%%

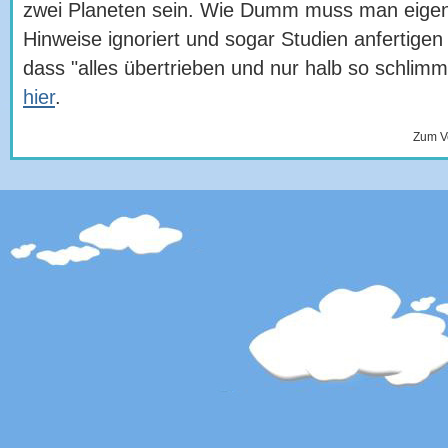
zwei Planeten sein. Wie Dumm muss man eigent
Hinweise ignoriert und sogar Studien anfertigen 
dass "alles übertrieben und nur halb so schlimm
hier
.
Zum V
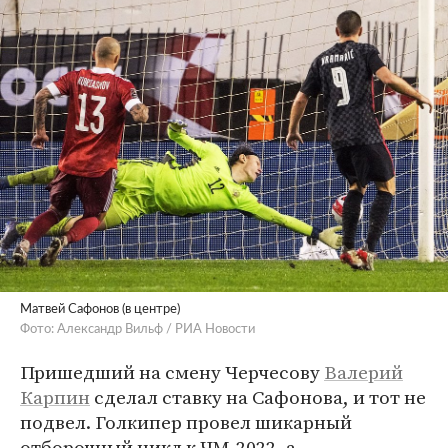
Матвей Сафонов (в центре)
Фото: Александр Вильф / РИА Новости
Пришедший на смену Черчесову
Валерий
Карпин
сделал ставку на Сафонова, и тот не
подвел. Голкипер провел шикарный
отборочный цикл к ЧМ-2022, а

%%

**How to complete this task:** Without the pictures, return the records above exactly as given.

**Response:**
zwei Planeten sein. Wie Dumm muss man eigent
Hinweise ignoriert und sogar Studien anfertigen 
dass "alles übertrieben und nur halb so schlimm
hier
.
Zum V
Матвей Сафонов (в центре)
Фото: Александр Вильф / РИА Новости
Пришедший на смену Черчесову
Валерий
Карпин
сделал ставку на Сафонова, и тот не
подвел. Голкипер провел шикарный
отборочный цикл к ЧМ-2022, а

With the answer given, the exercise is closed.